Staveley Mill Yard is a former bobbin (spool) mill, which is now used for a variety of different local industries, shops and other commercial ventures. It is situated in the centre of the village of Staveley, Cumbria, just off the main street.

==History==

Staveley Mill was in existence before 1829 and was first known as Low Mill. The first documented owner was Thomas Taylor who was born in Kendal. Taylor (along with two of his daughters) died in 1832 following an outbreak of cholera in the area. The mill was then leased to Benjamin Turton from Yorkshire. In 1850 the mill was sold to Chadwick Bros. of Eagley Mills Bolton. In 1897 Chadwick's Mill was bought by J. P. Coats of Paisley and was later sold to a Mr. Dean in 1900 who renamed it The Staveley Wood Turning Co. Ltd.

Edwin Brockbank, the son of a bobbin turner, became manager of the mill, partner in 1938 and subsequently owner in 1946. Staveley Mill Yard has remained in the Brockbank family for three generations, from Edwin to his son Roger and on to his son David, the present owner.

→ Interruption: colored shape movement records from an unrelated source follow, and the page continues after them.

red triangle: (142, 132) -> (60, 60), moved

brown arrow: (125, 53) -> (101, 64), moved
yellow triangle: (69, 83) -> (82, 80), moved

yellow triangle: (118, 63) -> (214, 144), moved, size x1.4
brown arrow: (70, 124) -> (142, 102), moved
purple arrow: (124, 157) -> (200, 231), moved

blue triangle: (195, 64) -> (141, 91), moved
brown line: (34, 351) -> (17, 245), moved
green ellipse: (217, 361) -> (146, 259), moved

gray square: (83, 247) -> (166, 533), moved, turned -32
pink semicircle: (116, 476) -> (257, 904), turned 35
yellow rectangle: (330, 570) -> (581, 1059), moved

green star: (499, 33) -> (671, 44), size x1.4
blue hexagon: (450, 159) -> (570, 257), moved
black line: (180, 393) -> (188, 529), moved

Kentmere Reservoir, situated north of Staveley beyond Kentmere village, was built by the mill owners to regulate the flow of the river for the benefit of mills and other industries downstream. A large water wheel powered the line shafting (some of which can be seen upstairs in Wilf’s Café) and under the balcony can be seen where the water was drawn off above the weir and channelled along the race, through an archway into the building to power the wheel. In 1902 the water-wheel was replaced by a turbine.

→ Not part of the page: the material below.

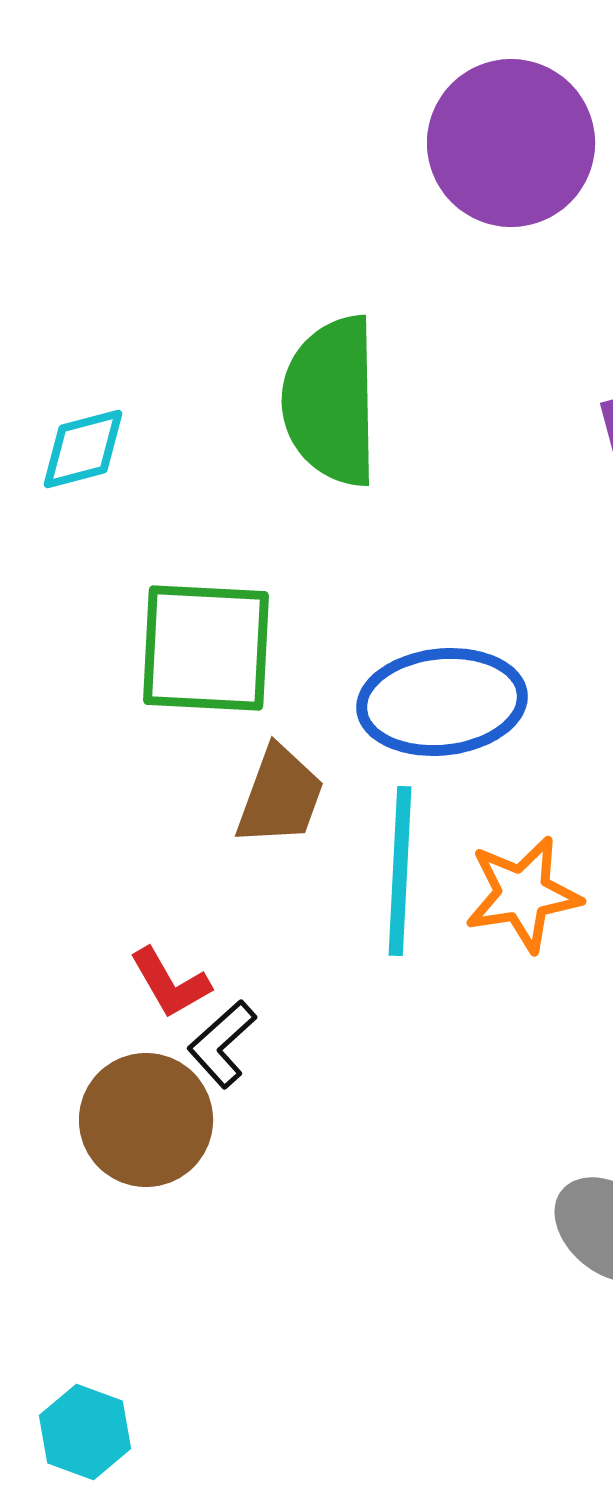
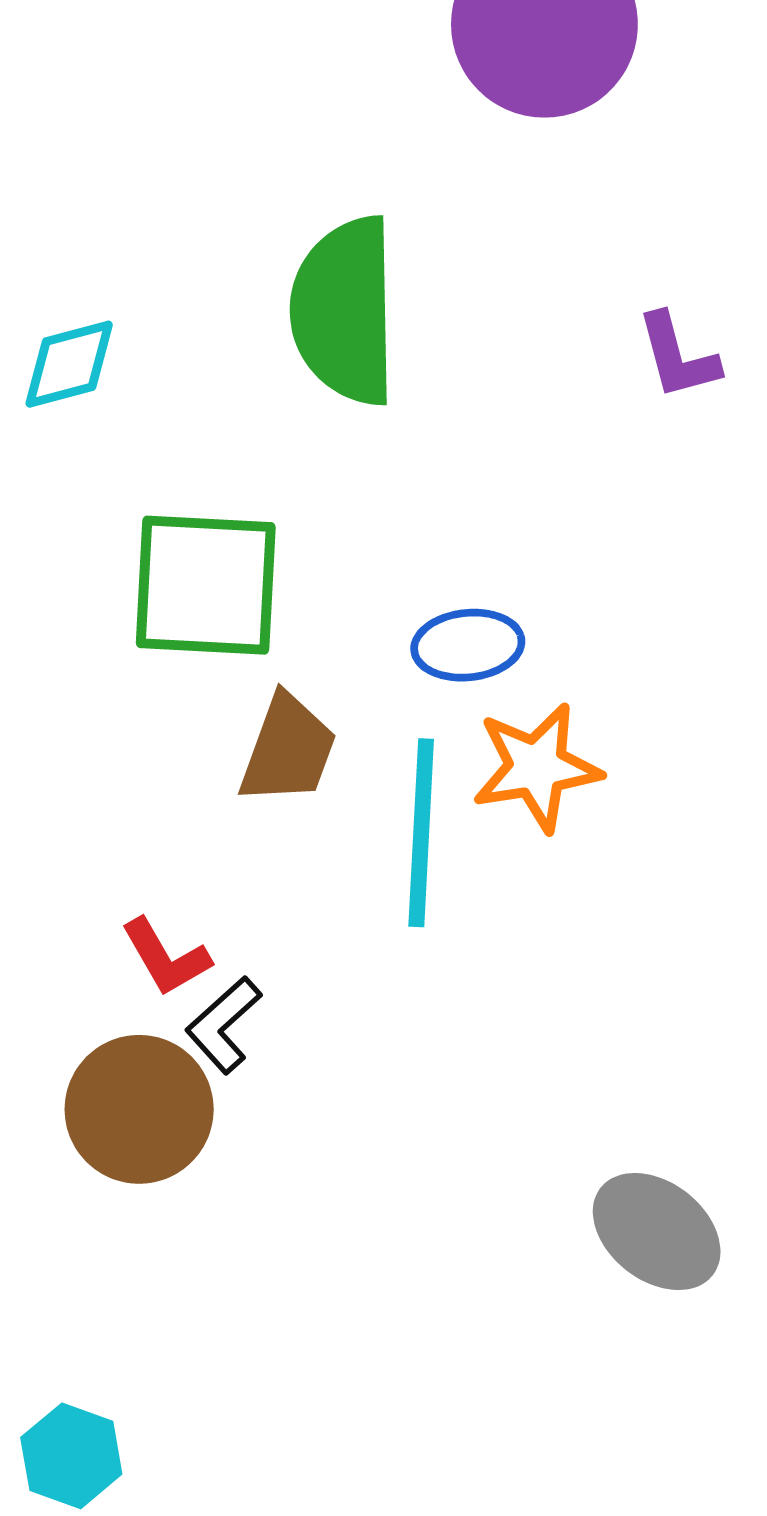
blue ellipse: (442, 702) -> (468, 645), size x0.6
orange star: (523, 894) -> (537, 767), moved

In the 20th century, The Staveley Wood Turning Co. Ltd. switched much of its production into tool handles and was able to prosper despite the introduction of plastic reels and bobbins in the 1950s. Much of the wood used by the wood mills was imported and by the 1990s most of the market was overseas and in 1993-94 the company placed machines overseas in Poland, Sri Lanka and Malaysia. Restructured as the Staveley Timber Company the business was mainly in Europe although some packing and finishing was still carried out in Staveley. Only ten people were then employed in Staveley, so the former coppice drying sheds and timber stores were adapted into light industrial units and shops. When the business finally closed the workers adapted and helped to redevelop the old exhausted mill buildings into more business units. There are now over 30 businesses on the site creating over 200 jobs.

In 2011, a new building development was completed, adding a modern 20,000 Square Foot building to the complex. This building is now used as both offices and industrial units.

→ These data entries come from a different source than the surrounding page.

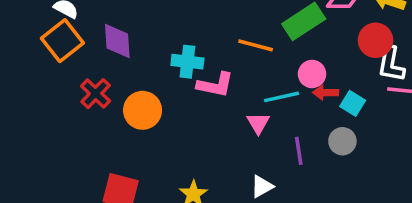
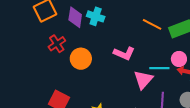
orange line: (256, 45) -> (152, 24), moved
cyan cross: (187, 62) -> (96, 16), moved
pink triangle: (258, 123) -> (143, 80), size x1.5

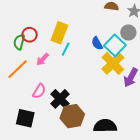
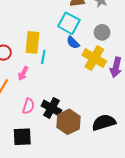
gray circle: (128, 32) -> (102, 32), moved
cyan square: (115, 45) -> (69, 23), moved

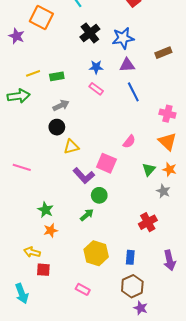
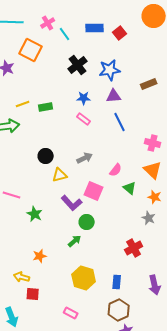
gray arrow: (61, 105) -> (85, 158), moved
green triangle: (149, 169) -> (130, 188), moved, turned -32
green star: (45, 210) -> (35, 214), moved

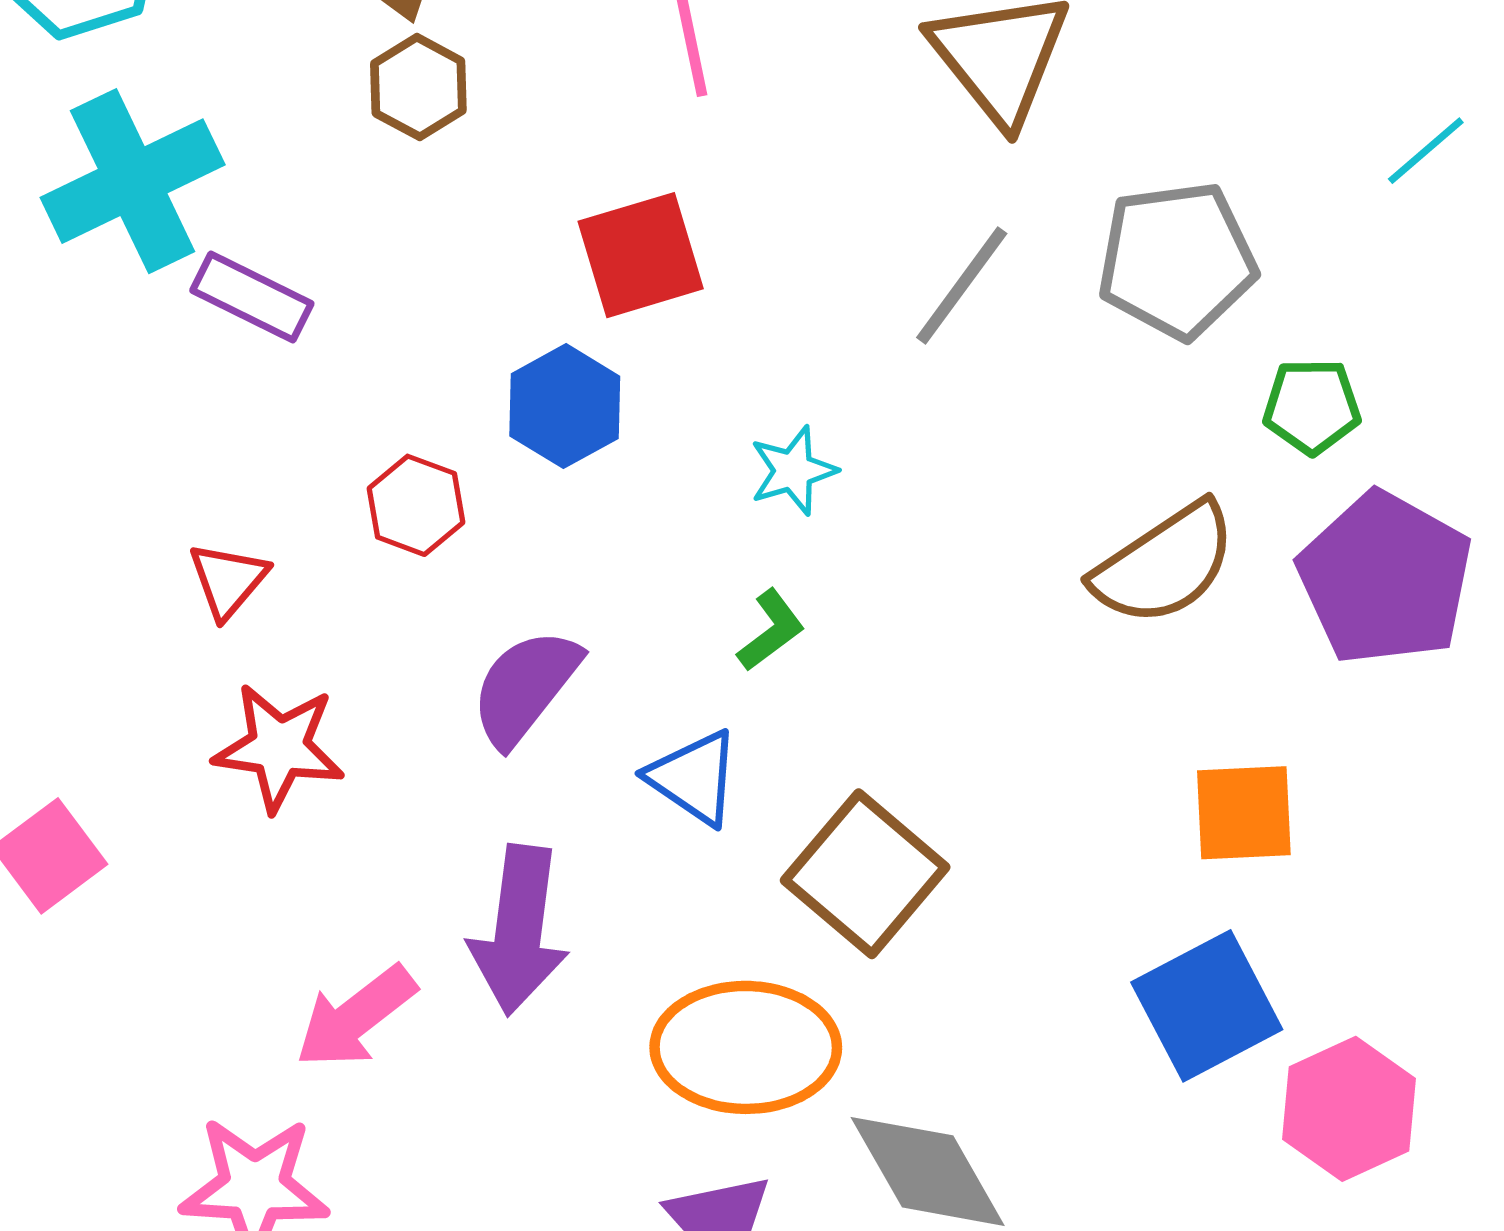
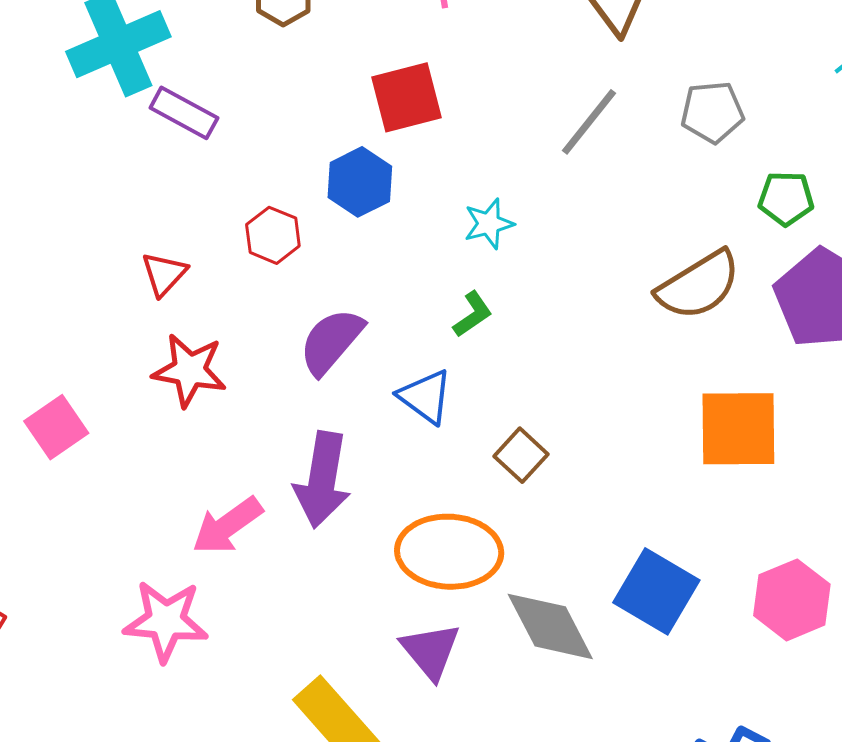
gray pentagon: (1177, 260) -> (712, 112), size x0.7
orange square: (1244, 813) -> (738, 429), size x1.4
brown square: (865, 874) -> (521, 455), size x0.6
blue square: (1207, 1006) -> (656, 591), moved, turned -34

A footbridge across the river Kent was replaced in 2011 to improve access for the disabled. This was part of a Lake District National Park project called "Miles without Stiles". The new footbridge was officially opened on 3 June by National Park Chief Executive Richard Leafe and writer and broadcaster Eric Robson.

==Current uses==

Staveley Mill Yard is currently used for a mixture industry, retail, galleries, creative studios and artisan crafts. Its industries and shops function to service both the local population and further afield and also as an attraction to visitors on their way into the Lake District. It is especially known for Wilf's Cafe and Wheelbase, the UK's largest bike shop. Recent additions also include Hawkshead Brewery (a local real ale microbrewery), The Blind Chocolatier and Staveley Natural Health Centre. It is also known as the site of for art and design studios and also artisan crafts such as furniture and bread.

There is also an emphasis on using natural resources at Staveley Mill Yard. For this reason, the turbine which replaces the original water wheel is now being used to generate 10–15% of the site's energy requirements.